Avec vivacité, Defoort gesticule, parle avec tout son corps et rend passionnant son sujet qui pourrait devenir austère – plusieurs personnes du milieu artistique et juridique devraient prendre des notes. Il invite Denis Diderot sur scène (le premier homme, d’ailleurs, à manifester l’idée qu’une rémunération quelconque devrait être attribuée aux auteurs, et que ceux-ci sont de réels créateurs de contenu, et non pas un canal pour la voix de Dieu), nous raconte cette histoire rocambolesque de succession de Maurice Ravel (l'un des moments les plus captivants de la soirée), nous présente un faux dessin animé «emprunté» à Nina Paley sur la copie (copy is not theft, vidéo), mais s’enflamme littéralement quand il aborde la 4e révolution médiatique (après le langage articulé, l’écriture et l’imprimerie) : Internet. Et c’est à ce moment que le spectacle prend tout son sens : pour la première fois dans son histoire, l’humanité se rend compte, en direct, du chambardement extraordinaire de cette révolution. L’accessibilité presque illimitée des œuvres et sa libre circulation remettent en question les règles établies sur le droit d’auteur depuis 200 ans. Un sujet d’une brûlante actualité, d’intérêt public, d'une pertinence indéniable.

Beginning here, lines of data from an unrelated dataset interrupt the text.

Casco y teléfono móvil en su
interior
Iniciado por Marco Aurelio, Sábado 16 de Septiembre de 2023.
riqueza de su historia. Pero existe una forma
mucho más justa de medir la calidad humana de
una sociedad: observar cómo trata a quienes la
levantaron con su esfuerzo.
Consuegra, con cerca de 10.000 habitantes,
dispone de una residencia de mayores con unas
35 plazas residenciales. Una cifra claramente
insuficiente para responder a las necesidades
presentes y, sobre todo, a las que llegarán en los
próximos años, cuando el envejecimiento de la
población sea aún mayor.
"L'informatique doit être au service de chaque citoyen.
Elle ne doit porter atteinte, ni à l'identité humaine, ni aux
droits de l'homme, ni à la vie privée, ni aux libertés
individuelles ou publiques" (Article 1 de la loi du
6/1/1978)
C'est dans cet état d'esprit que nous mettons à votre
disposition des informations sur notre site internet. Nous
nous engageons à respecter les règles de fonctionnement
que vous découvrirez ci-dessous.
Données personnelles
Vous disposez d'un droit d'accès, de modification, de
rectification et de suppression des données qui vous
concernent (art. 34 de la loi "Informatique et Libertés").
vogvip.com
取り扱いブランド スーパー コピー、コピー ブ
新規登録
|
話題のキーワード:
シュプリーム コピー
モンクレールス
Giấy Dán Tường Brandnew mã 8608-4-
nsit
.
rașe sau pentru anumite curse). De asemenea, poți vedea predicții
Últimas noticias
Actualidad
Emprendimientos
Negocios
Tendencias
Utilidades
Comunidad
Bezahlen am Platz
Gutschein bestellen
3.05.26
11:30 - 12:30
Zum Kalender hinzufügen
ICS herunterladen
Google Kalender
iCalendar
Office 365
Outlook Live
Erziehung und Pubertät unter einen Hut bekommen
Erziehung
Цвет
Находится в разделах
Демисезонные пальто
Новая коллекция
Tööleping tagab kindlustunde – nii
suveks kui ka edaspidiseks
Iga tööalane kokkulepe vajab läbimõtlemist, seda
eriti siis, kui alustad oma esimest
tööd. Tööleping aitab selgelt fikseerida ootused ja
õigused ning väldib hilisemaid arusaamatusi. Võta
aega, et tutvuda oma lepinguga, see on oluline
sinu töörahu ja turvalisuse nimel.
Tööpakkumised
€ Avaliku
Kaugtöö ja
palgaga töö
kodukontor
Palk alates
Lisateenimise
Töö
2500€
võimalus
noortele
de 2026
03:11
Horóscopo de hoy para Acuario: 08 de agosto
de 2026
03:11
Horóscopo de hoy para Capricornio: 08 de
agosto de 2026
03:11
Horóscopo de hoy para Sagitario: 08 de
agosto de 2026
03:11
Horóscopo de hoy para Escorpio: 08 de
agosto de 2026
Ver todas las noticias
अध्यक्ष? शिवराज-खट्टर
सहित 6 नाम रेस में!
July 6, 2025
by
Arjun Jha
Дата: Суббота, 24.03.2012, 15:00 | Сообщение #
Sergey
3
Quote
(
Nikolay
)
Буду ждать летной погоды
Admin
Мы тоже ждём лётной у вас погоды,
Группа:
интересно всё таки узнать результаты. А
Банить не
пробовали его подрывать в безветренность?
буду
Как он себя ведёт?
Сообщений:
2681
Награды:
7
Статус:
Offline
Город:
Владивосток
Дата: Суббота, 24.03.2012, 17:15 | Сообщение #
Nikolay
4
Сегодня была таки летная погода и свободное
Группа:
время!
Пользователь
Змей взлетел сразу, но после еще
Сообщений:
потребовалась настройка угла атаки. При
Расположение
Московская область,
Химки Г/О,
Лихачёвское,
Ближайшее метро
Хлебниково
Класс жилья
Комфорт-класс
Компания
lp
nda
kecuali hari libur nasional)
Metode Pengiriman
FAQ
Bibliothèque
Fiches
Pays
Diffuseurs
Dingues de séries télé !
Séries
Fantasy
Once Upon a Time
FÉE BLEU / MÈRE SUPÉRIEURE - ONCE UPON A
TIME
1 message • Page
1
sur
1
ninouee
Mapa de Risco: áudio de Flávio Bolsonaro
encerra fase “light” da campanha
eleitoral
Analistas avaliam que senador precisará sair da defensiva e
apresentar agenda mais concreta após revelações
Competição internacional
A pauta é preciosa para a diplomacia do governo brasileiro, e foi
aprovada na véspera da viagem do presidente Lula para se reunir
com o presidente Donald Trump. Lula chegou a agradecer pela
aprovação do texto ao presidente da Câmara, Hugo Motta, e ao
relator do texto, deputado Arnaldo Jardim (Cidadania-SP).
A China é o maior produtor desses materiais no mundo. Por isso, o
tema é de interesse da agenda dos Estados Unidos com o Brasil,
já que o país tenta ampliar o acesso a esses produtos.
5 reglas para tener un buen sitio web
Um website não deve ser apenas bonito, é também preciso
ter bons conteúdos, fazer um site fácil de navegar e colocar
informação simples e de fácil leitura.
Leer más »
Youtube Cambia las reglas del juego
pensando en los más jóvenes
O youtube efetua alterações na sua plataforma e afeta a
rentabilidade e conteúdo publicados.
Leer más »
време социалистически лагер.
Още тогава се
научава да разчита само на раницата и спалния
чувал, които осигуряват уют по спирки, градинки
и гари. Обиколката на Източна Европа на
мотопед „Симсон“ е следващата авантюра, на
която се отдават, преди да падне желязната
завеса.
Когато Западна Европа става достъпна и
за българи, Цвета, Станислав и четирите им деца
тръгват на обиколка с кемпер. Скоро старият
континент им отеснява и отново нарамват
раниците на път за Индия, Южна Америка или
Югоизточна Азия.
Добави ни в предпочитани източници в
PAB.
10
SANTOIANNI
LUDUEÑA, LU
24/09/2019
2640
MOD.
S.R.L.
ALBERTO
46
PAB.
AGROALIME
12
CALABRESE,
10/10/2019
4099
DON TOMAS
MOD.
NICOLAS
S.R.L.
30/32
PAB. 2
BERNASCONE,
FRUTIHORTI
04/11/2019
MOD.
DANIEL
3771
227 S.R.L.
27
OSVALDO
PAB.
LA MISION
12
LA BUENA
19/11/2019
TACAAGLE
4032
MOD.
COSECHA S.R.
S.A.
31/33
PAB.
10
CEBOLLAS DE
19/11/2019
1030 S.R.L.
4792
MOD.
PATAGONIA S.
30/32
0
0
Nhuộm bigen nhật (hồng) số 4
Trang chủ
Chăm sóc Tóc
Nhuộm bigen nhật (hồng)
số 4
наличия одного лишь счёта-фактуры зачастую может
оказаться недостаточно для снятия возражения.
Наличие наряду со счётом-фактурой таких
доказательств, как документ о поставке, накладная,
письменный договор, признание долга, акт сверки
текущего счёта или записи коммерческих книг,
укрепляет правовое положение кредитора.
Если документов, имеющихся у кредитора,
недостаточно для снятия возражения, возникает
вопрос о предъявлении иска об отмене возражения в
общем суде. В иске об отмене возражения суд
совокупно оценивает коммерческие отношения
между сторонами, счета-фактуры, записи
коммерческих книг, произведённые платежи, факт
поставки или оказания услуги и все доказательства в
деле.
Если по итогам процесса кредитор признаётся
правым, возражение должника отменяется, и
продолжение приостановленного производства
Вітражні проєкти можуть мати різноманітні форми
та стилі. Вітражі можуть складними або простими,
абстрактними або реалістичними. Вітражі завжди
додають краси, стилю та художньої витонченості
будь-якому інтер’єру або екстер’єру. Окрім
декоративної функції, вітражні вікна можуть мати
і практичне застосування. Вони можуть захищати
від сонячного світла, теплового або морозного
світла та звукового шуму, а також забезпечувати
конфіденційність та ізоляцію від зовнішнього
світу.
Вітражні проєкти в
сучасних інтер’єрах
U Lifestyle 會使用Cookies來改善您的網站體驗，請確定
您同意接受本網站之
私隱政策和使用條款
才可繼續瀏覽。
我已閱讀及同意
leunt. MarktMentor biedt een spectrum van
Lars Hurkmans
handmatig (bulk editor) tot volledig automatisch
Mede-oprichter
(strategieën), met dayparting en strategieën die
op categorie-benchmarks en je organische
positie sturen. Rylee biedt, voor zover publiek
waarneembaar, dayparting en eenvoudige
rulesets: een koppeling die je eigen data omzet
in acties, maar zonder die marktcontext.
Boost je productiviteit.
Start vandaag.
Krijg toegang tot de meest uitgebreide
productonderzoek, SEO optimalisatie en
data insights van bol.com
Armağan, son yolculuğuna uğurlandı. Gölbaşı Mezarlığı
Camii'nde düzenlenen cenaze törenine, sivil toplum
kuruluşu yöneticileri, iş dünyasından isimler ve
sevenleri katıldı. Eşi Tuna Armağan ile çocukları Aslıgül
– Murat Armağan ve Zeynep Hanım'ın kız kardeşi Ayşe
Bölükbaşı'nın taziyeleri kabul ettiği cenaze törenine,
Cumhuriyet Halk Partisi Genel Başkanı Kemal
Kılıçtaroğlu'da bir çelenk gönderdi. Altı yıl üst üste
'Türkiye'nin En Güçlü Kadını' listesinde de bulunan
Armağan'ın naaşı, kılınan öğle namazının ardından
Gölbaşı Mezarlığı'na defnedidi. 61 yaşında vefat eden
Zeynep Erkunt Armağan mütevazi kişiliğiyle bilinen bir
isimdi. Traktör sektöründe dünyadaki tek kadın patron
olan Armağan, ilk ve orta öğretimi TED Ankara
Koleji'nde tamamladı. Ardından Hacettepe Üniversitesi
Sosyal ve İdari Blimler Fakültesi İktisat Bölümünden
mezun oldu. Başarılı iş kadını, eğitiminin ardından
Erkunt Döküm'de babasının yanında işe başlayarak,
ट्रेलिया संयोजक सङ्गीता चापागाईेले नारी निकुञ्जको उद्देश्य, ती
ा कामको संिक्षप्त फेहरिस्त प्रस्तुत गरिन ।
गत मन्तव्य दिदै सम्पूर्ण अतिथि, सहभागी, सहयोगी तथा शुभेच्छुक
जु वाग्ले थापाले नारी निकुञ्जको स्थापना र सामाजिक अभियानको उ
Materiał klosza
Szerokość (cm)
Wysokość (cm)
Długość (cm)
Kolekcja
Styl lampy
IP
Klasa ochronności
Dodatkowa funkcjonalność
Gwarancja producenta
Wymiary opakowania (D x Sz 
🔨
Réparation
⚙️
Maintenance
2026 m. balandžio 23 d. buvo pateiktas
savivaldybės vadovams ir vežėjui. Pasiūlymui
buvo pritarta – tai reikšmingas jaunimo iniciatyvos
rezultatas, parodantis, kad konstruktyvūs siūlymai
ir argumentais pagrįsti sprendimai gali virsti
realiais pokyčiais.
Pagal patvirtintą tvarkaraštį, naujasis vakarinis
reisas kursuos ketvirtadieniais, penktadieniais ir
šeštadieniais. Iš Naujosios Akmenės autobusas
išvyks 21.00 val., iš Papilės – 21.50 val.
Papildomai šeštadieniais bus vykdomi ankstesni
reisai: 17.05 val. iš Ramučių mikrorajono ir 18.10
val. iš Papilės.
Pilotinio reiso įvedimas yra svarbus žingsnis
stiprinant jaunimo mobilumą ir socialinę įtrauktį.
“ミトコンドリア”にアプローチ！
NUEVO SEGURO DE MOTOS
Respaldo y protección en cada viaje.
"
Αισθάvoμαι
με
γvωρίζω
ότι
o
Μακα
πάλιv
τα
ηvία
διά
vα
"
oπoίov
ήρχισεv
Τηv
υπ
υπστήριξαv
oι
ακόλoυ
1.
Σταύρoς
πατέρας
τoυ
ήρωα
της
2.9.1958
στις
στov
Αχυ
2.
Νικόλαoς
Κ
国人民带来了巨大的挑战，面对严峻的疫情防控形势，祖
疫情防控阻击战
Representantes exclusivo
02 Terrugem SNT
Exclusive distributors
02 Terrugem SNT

Éloquente composition, rigoureuse sans être lourde, la pièce/conférence Un faible degré d’originalité s’avère d'une étonnante simplicité, pleine d’esprit, d’humour et de créativité ; le titre en devient presque ironique. Antoine Defoort termine la représentation sur ces mots : « On vit décidément une époque formidable », il a parfaitement raison.